_Data for this task_
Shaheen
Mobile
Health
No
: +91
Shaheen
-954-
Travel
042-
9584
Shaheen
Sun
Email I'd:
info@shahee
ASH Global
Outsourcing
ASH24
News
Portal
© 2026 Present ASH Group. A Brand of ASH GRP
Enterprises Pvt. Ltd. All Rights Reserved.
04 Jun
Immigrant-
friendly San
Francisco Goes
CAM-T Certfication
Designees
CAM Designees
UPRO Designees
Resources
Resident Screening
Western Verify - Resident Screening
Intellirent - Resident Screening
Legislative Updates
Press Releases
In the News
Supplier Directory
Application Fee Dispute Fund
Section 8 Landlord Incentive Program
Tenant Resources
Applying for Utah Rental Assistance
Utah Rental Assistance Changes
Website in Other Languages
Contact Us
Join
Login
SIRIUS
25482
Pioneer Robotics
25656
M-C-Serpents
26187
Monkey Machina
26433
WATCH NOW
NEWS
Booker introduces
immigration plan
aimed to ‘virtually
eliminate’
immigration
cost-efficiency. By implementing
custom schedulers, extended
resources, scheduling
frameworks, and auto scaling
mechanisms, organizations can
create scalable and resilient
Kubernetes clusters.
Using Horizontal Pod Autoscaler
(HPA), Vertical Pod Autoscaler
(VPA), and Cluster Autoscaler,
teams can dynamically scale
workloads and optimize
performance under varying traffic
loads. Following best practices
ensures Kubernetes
--
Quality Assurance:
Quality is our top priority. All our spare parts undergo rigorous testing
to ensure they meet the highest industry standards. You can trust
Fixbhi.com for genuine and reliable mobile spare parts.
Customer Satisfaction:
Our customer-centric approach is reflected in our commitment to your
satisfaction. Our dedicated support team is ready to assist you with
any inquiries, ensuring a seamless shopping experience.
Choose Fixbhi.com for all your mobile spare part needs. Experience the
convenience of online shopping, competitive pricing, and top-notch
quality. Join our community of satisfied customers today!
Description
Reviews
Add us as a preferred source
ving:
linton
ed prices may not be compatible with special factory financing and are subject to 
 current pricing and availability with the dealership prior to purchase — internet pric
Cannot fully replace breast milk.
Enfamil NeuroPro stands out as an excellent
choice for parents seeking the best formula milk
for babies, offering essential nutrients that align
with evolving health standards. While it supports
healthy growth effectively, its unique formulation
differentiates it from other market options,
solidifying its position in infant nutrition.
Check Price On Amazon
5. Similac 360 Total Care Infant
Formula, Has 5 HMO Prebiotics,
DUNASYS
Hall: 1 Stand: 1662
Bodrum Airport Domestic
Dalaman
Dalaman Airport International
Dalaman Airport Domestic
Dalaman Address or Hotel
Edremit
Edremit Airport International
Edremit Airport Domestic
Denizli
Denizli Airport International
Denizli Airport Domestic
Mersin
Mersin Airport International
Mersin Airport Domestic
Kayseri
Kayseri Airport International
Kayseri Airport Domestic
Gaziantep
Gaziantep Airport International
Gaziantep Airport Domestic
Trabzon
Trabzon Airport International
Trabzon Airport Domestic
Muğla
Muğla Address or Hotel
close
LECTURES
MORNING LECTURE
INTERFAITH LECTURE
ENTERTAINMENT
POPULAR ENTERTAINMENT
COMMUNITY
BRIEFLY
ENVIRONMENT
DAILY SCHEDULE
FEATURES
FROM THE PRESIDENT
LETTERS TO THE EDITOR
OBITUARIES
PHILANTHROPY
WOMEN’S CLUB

_Problem description_
The expected answer is an exact copy of the lines above, beginning at the line with "healthy growth effectively, its" and ending at the line with "WOMEN’S CLUB", with both ends in.

_Answer for this exercise_
healthy growth effectively, its unique formulation
differentiates it from other market options,
solidifying its position in infant nutrition.
Check Price On Amazon
5. Similac 360 Total Care Infant
Formula, Has 5 HMO Prebiotics,
DUNASYS
Hall: 1 Stand: 1662
Bodrum Airport Domestic
Dalaman
Dalaman Airport International
Dalaman Airport Domestic
Dalaman Address or Hotel
Edremit
Edremit Airport International
Edremit Airport Domestic
Denizli
Denizli Airport International
Denizli Airport Domestic
Mersin
Mersin Airport International
Mersin Airport Domestic
Kayseri
Kayseri Airport International
Kayseri Airport Domestic
Gaziantep
Gaziantep Airport International
Gaziantep Airport Domestic
Trabzon
Trabzon Airport International
Trabzon Airport Domestic
Muğla
Muğla Address or Hotel
close
LECTURES
MORNING LECTURE
INTERFAITH LECTURE
ENTERTAINMENT
POPULAR ENTERTAINMENT
COMMUNITY
BRIEFLY
ENVIRONMENT
DAILY SCHEDULE
FEATURES
FROM THE PRESIDENT
LETTERS TO THE EDITOR
OBITUARIES
PHILANTHROPY
WOMEN’S CLUB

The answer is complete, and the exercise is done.